Stjernqvist Susann, Rydén Tobias, Greenman Chris D
Centre for Mathematical Sciences, Lund University, Box 118, 221 00 Lund, Sweden, Department of Mathematics, Royal Institute of Technology, 100 44 Stockholm, Sweden.
Cancer Inform. 2011;10:159-73. doi: 10.4137/CIN.S6873. Epub 2011 May 25.
SNP allelic copy number data provides intensity measurements for the two different alleles separately. We present a method that estimates the number of copies of each allele at each SNP position, using a continuous-index hidden Markov model. The method is especially suited for cancer data, since it includes the fraction of normal tissue contamination, often present when studying data from cancer tumors, into the model. The continuous-index structure takes into account the distances between the SNPs, and is thereby appropriate also when SNPs are unequally spaced.
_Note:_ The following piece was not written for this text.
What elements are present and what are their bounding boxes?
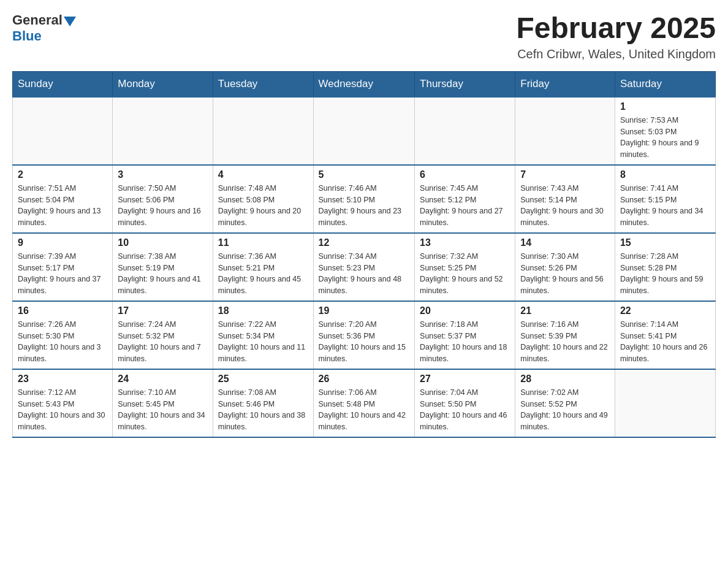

In a simulation study we show that the method performs favorably compared to previous methods even with as much as 70% normal contamination. We also provide results from applications to clinical data produced using the Affymetrix genome-wide SNP 6.0 platform.
单核苷酸多态性(SNP)等位基因拷贝数数据分别提供了两种不同等位基因的强度测量值。我们提出了一种方法,该方法使用连续索引隐马尔可夫模型来估计每个SNP位置上每个等位基因的拷贝数。该方法特别适用于癌症数据,因为它将正常组织污染的比例(在研究癌症肿瘤数据时经常出现)纳入了模型。连续索引结构考虑了SNP之间的距离,因此在SNP间隔不均等时也适用。在一项模拟研究中,我们表明,即使存在高达70%的正常污染,该方法与以前的方法相比仍表现良好。我们还提供了使用Affymetrix全基因组SNP 6.0平台生成的临床数据的应用结果。